The judge had a duty to insure that the juror in question was capable of performing his duties. The initial voir dire with the juror was not improper; the jury were not sequestered, and the juror would probably learn of his son's allegations if he did not know already. The juror's subsequent indication that he was distracted by the problems with his son and worried about his own heart condition gave the judge good cause to dismiss the juror. "We do not . . . require jurors to serve at their peril." See Commonwealth v. Leftwich, 430 Mass. 865, 874 (2000). The reason for the discharge was personal to the juror; it had "nothing whatever to do with the issues of the case or with the juror's relationship with his fellow jurors." Commonwealth v. Connor, 392 Mass. 838, 844-845 (1984).
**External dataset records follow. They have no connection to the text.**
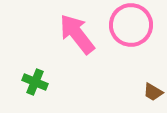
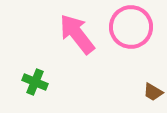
pink circle: moved 2 px down
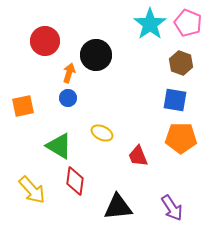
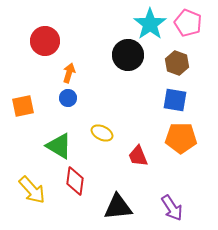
black circle: moved 32 px right
brown hexagon: moved 4 px left
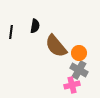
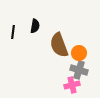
black line: moved 2 px right
brown semicircle: moved 3 px right, 1 px up; rotated 20 degrees clockwise
gray cross: rotated 12 degrees counterclockwise
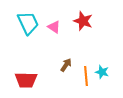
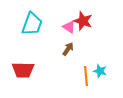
cyan trapezoid: moved 4 px right, 1 px down; rotated 45 degrees clockwise
pink triangle: moved 15 px right
brown arrow: moved 2 px right, 16 px up
cyan star: moved 2 px left, 1 px up
red trapezoid: moved 3 px left, 10 px up
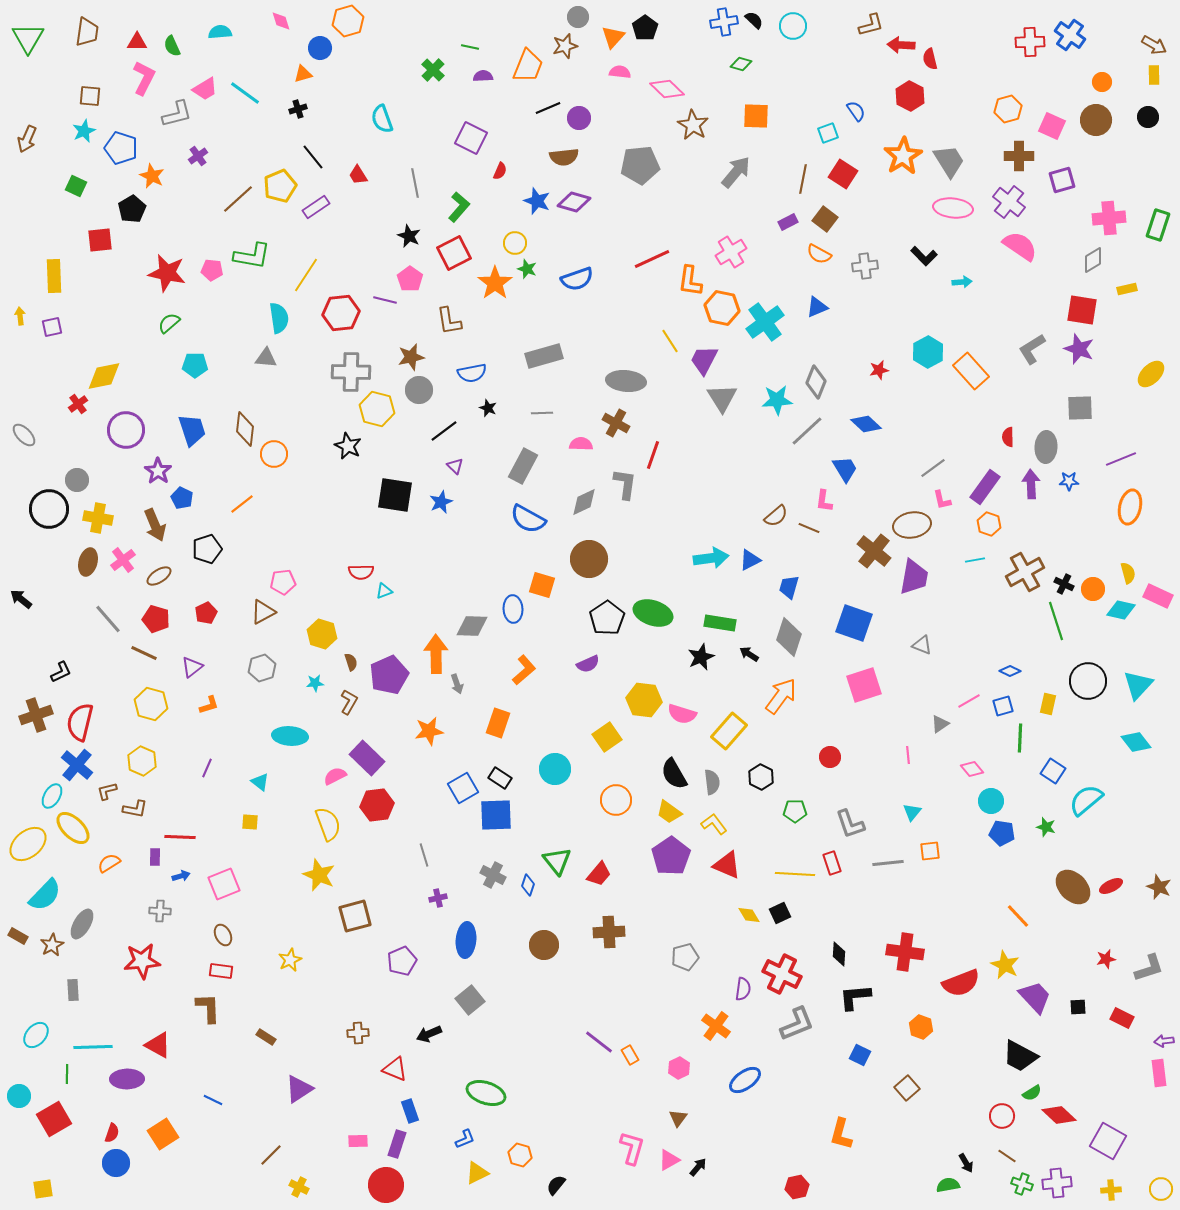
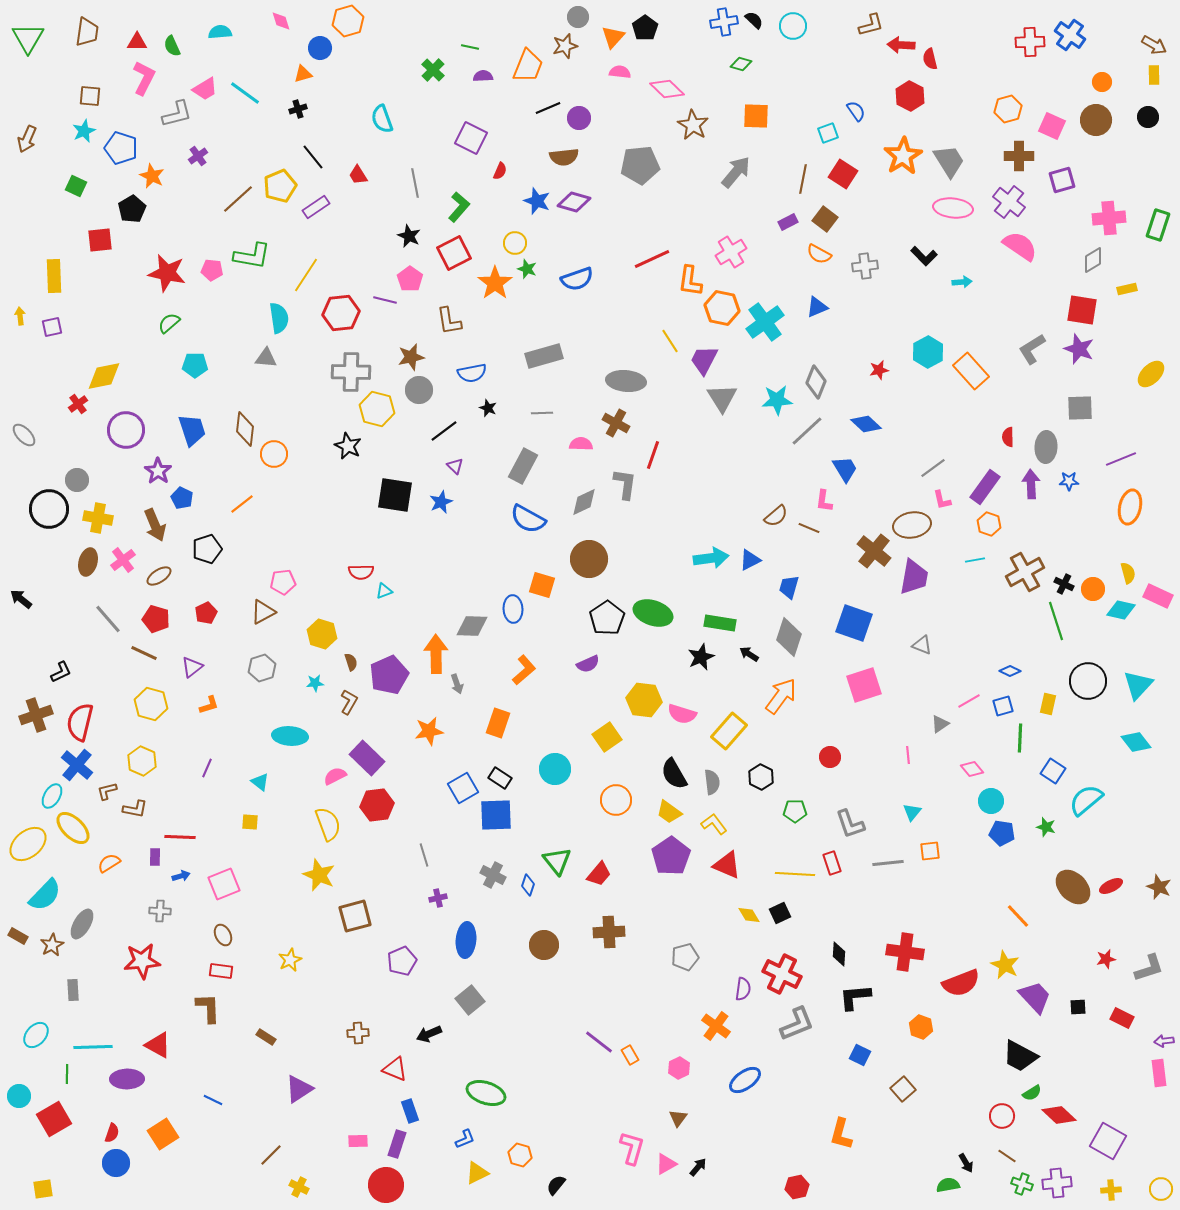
brown square at (907, 1088): moved 4 px left, 1 px down
pink triangle at (669, 1160): moved 3 px left, 4 px down
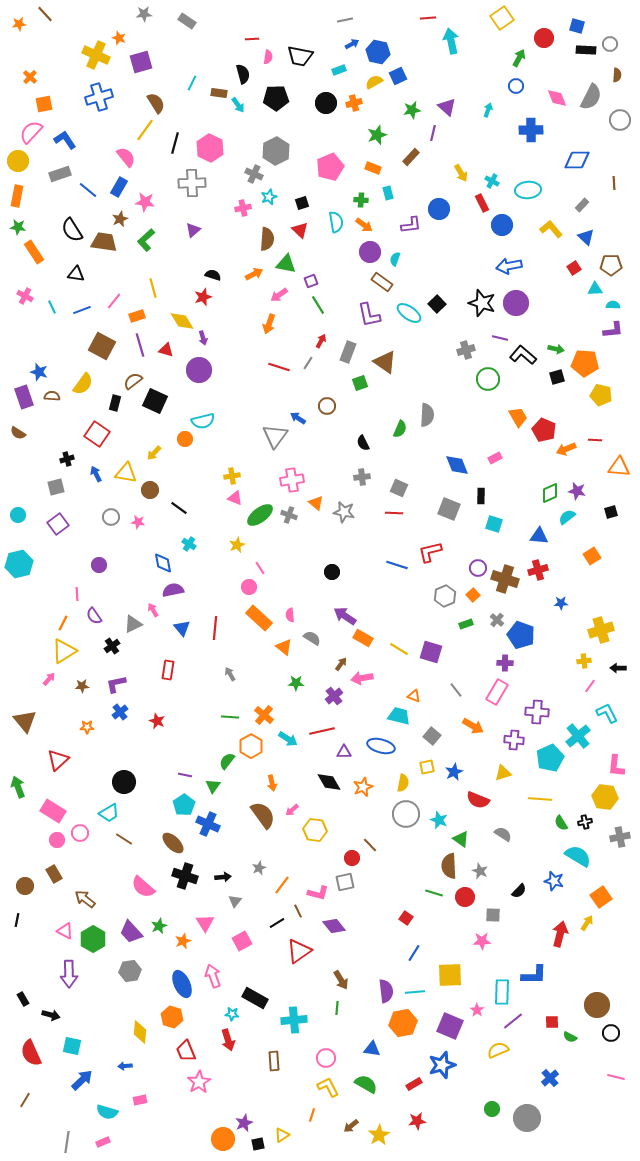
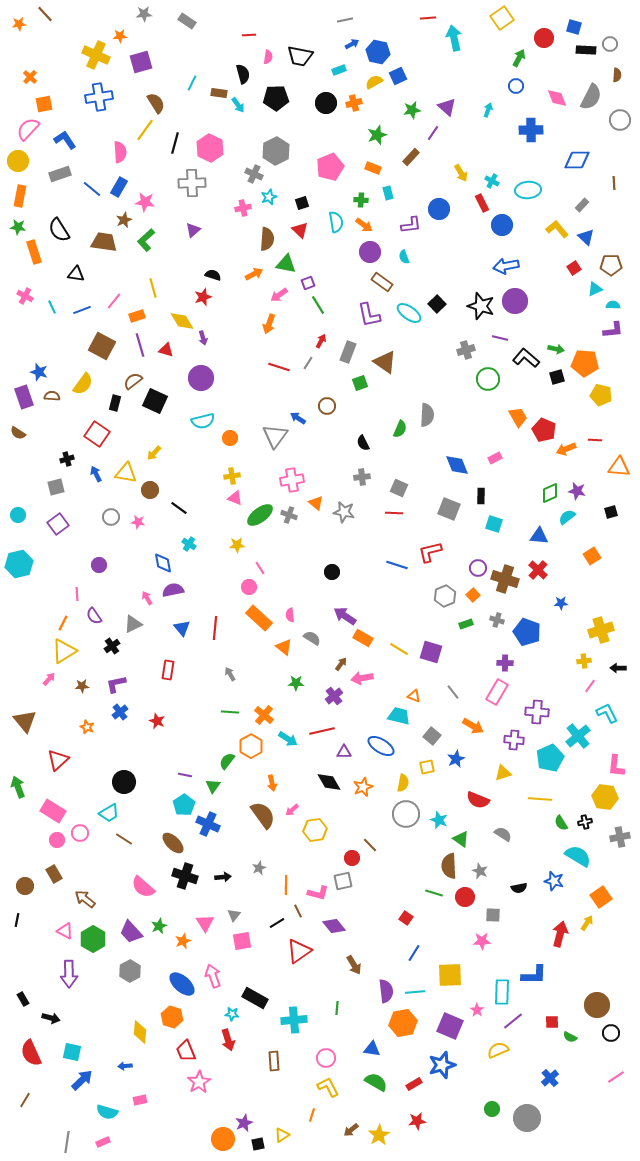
blue square at (577, 26): moved 3 px left, 1 px down
orange star at (119, 38): moved 1 px right, 2 px up; rotated 24 degrees counterclockwise
red line at (252, 39): moved 3 px left, 4 px up
cyan arrow at (451, 41): moved 3 px right, 3 px up
blue cross at (99, 97): rotated 8 degrees clockwise
pink semicircle at (31, 132): moved 3 px left, 3 px up
purple line at (433, 133): rotated 21 degrees clockwise
pink semicircle at (126, 157): moved 6 px left, 5 px up; rotated 35 degrees clockwise
blue line at (88, 190): moved 4 px right, 1 px up
orange rectangle at (17, 196): moved 3 px right
brown star at (120, 219): moved 4 px right, 1 px down
yellow L-shape at (551, 229): moved 6 px right
black semicircle at (72, 230): moved 13 px left
orange rectangle at (34, 252): rotated 15 degrees clockwise
cyan semicircle at (395, 259): moved 9 px right, 2 px up; rotated 40 degrees counterclockwise
blue arrow at (509, 266): moved 3 px left
purple square at (311, 281): moved 3 px left, 2 px down
cyan triangle at (595, 289): rotated 21 degrees counterclockwise
black star at (482, 303): moved 1 px left, 3 px down
purple circle at (516, 303): moved 1 px left, 2 px up
black L-shape at (523, 355): moved 3 px right, 3 px down
purple circle at (199, 370): moved 2 px right, 8 px down
orange circle at (185, 439): moved 45 px right, 1 px up
yellow star at (237, 545): rotated 21 degrees clockwise
red cross at (538, 570): rotated 30 degrees counterclockwise
pink arrow at (153, 610): moved 6 px left, 12 px up
gray cross at (497, 620): rotated 24 degrees counterclockwise
blue pentagon at (521, 635): moved 6 px right, 3 px up
gray line at (456, 690): moved 3 px left, 2 px down
green line at (230, 717): moved 5 px up
orange star at (87, 727): rotated 24 degrees clockwise
blue ellipse at (381, 746): rotated 16 degrees clockwise
blue star at (454, 772): moved 2 px right, 13 px up
yellow hexagon at (315, 830): rotated 15 degrees counterclockwise
gray square at (345, 882): moved 2 px left, 1 px up
orange line at (282, 885): moved 4 px right; rotated 36 degrees counterclockwise
black semicircle at (519, 891): moved 3 px up; rotated 35 degrees clockwise
gray triangle at (235, 901): moved 1 px left, 14 px down
pink square at (242, 941): rotated 18 degrees clockwise
gray hexagon at (130, 971): rotated 20 degrees counterclockwise
brown arrow at (341, 980): moved 13 px right, 15 px up
blue ellipse at (182, 984): rotated 24 degrees counterclockwise
black arrow at (51, 1015): moved 3 px down
cyan square at (72, 1046): moved 6 px down
pink line at (616, 1077): rotated 48 degrees counterclockwise
green semicircle at (366, 1084): moved 10 px right, 2 px up
brown arrow at (351, 1126): moved 4 px down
10. Conclusion. A final thought is in order. The defendant's trial was long and thorough, hard fought by capable counsel on both sides. The defendant's counsel were particularly skillful in cross-examination, disclosing fully the weaknesses in the Commonwealth's case, and ably developing an alternate interpretation of the facts: that the defendant was an exceptionally busy doctor who served large numbers of patients with clinical skill, but who was careless in record keeping; that, made aware of the overbillings, he cooperated fully in repaying the overcharges, continuing to serve his patients long after his Medicaid income was cut off. The differing interpretations of the defendant's conduct were sharply drawn in a trial notable for its thoroughness. The choice was for the jurors, who demonstrated the closeness of the trial by the length of their deliberations. The trial was a fair one, and we see no adequate reason to disturb the verdicts.